Книга XV древнеиндийского эпоса «Махабхарата» — «Ашрамавасика-парва», «О жизни в обители»1, состоит из 47 глав, включающих чуть более 1000 двустиший, преимущественно в размере шлока. Эта книга делится на две почти равные по объему, но различающиеся тематически, части, опи­сывающие: первая — обстоятельства ухода Дхритараштры в лесную оби­тель (гл. 1—24), вторая — посещение Юдхиштхирой вместе с братьями этого леса (гл. 25—47) и странствия героев по святым местам — тиртхам2. Содержание данной книги представляет определенную важность для пони­мания ряда особенностей древнеиндийского мировосприятия, получивших отображение в классическом эпосе.

Комментированный перевод книги XV «Махабхараты» осуществлен, как и прежние издания авторов3, с учетом современных исследований эпо­са, включая вопросы, связанные с техникой сложения эпического текста, особенностями его поэтики, композиции и идейного содержания. При рас­смотрении ключевых эпизодов книги «О жизни в обители» особое внимание уделяется общеэпическим типовым мотивам, их роли в композицион­ной организации текста4.

Материал книги позволяет затронуть некоторые аспекты идейного со­держания «Махабхараты», связанные с так называемой паломнической те­мой. Для «Ашрамавасики», одной из четырех заключительных книг эпоса, естественно значимой оказывается и тема смерти, одна из основных эпи­ческих тем, получающих отражение как в многочисленных батальных сценах, так и в эсхатологически окрашенных религиозно-дидактических фрагментах содержания, в связи с чем затрагиваются способы передачи этой темы в книге «О жизни в обители». Обширный материал для сопо­ставлений представляют, с одной стороны, батальные книги эпоса и, с дру­гой — последние этапы повествования о завершающейся биографии эпи­ческих персонажей5.

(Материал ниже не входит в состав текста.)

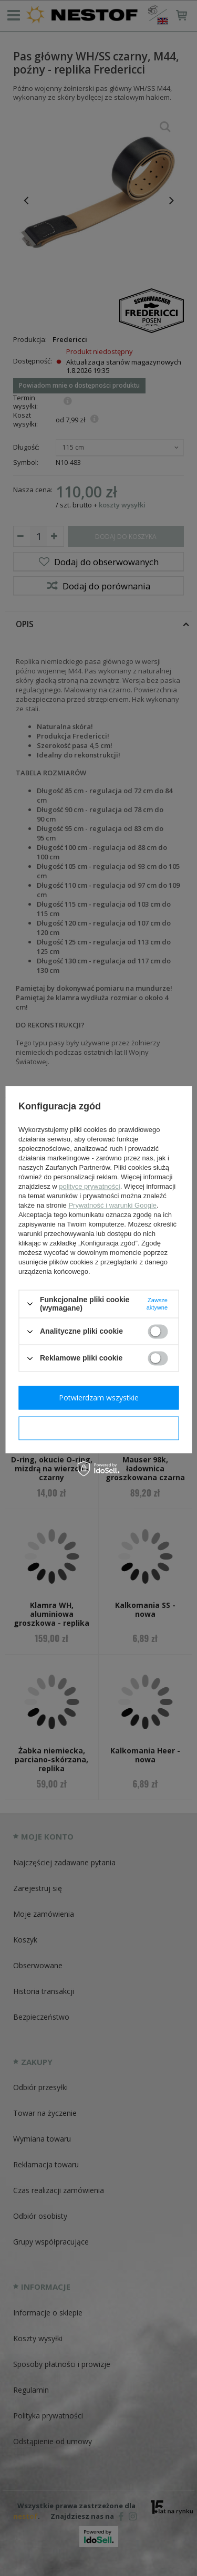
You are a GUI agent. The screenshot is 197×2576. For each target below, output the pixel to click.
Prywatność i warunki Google (112, 1205)
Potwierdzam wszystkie (99, 1398)
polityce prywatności (89, 1186)
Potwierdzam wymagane (98, 1428)
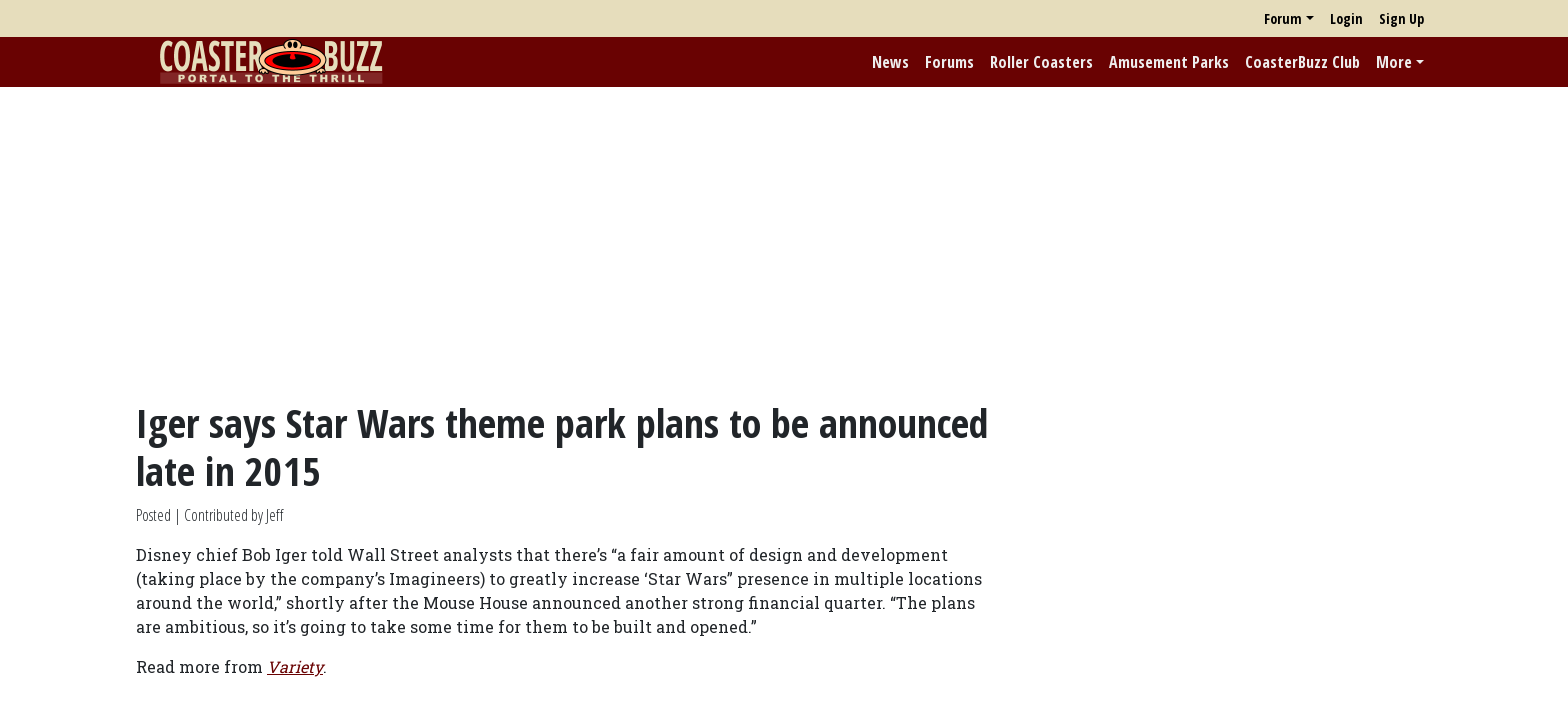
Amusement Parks (1169, 62)
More (1394, 62)
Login (1346, 18)
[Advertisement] (784, 243)
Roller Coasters (1041, 62)
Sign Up (1401, 18)
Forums (949, 62)
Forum (1283, 18)
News (890, 62)
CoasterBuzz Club (1302, 62)
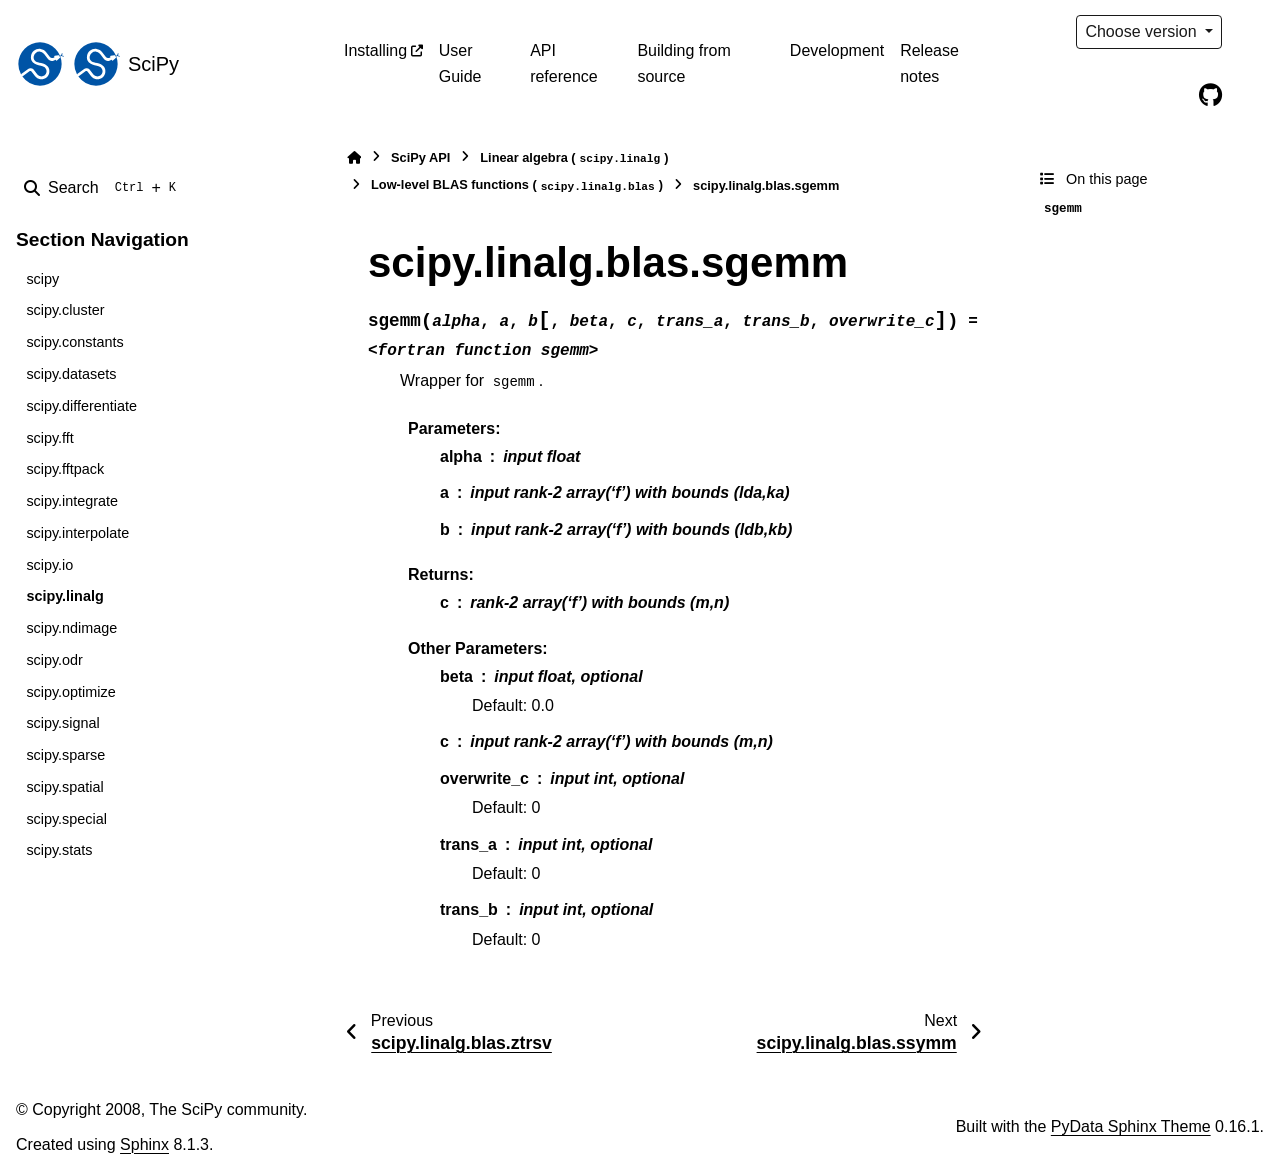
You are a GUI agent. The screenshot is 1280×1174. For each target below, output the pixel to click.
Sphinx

«Махабхарата» включает в себя огромный свод данных героического, мифологического и философско-дидактического характера, тогда как в центре сюжета лежит борьба за престол двух ветвей рода Куру, двоюрод­ных братьев — Пандавов и кауравов6. Отдельные элементы содержания, восходящие к различным эпохам и неоднородные с точки зрения идейного наполнения, усваивались эпосом в процессе его устного бытования на про­тяжении столетий, вплоть до завершения формирования в первые века на­шей эры. Памятуя о слитности, в конечном итоге, «эпики» и «дидактики» в тексте повествования, представляется все же реальным выделить в сю­жетной канве эпоса три типовых содержательных блока, в числе которых: 1) экспозиция и завязка сюжета (книги I—V)7, 2) кульминация эпического действия, т. е. восемнадцатидневная битва, и его развязка — события, про­исходящие непосредственно после битвы (кн. VI—XIV)8, и 3) эпилог — рассказ о последних годах жизни героев, отстоящих от великой битвы эпо­са на период «свернутого времени», не затронутый, как и должно быть, ка­ким-либо описанием (кн. XV—XVIII)9. Так, события «Ашрамавасики», книги XV, имеют место на 16-й год после битвы, а действие завершающих книг — на 36-й, и промежутки между происходящим сразу после того, как завершается ашвамедха (книга XIV), и уходом старших персонажей эпоса в лес (книга XV), а также между их уходом и побоищем в стане ядавов (книга XVI), за которым следуют последние странствия героев Пандавов (книги XVII и XVIII), оказываются «свернутым временем» совершенно не заполненным действием и соответственно не затронутым описанием.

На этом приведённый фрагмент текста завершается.